> WHAT IS REQUIRED: Pick every line from the data below that contains the string "climate" and copy it.

───── INPUT DATA ─────

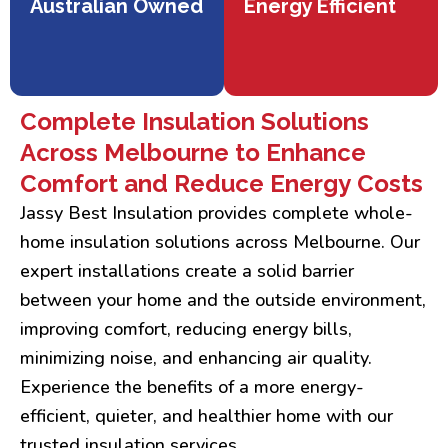
Australian Owned
Energy Efficient
Complete Insulation Solutions
Across Melbourne to Enhance
Comfort and Reduce Energy Costs
Jassy Best Insulation provides complete whole-
home insulation solutions across Melbourne. Our
expert installations create a solid barrier
between your home and the outside environment,
improving comfort, reducing energy bills,
minimizing noise, and enhancing air quality.
Experience the benefits of a more energy-
efficient, quieter, and healthier home with our
trusted insulation services.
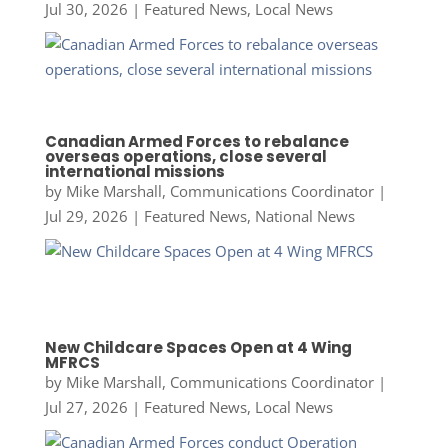
Jul 30, 2026
|
Featured News
,
Local News
Canadian Armed Forces to rebalance
overseas operations, close several
international missions
by
Mike Marshall, Communications Coordinator
|
Jul 29, 2026
|
Featured News
,
National News
New Childcare Spaces Open at 4 Wing
MFRCS
by
Mike Marshall, Communications Coordinator
|
Jul 27, 2026
|
Featured News
,
Local News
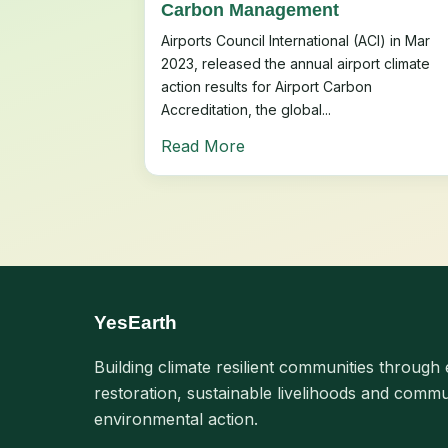
Carbon Management
Airports Council International (ACI) in Mar
2023, released the annual airport climate
action results for Airport Carbon
Accreditation, the global...
Read More
YesEarth
Building climate resilient communities through 
restoration, sustainable livelihoods and commu
environmental action.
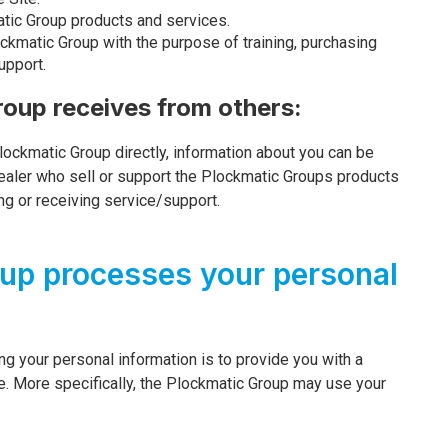
atic Group products and services.
ockmatic Group with the purpose of training, purchasing
upport.
roup receives from others:
Plockmatic Group directly, information about you can be
 dealer who sell or support the Plockmatic Groups products
ing or receiving service/support.
up processes your personal
g your personal information is to provide you with a
e. More specifically, the Plockmatic Group may use your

─────

> EXPECTED OUTPUT:
2023, released the annual airport climate
Building climate resilient communities through 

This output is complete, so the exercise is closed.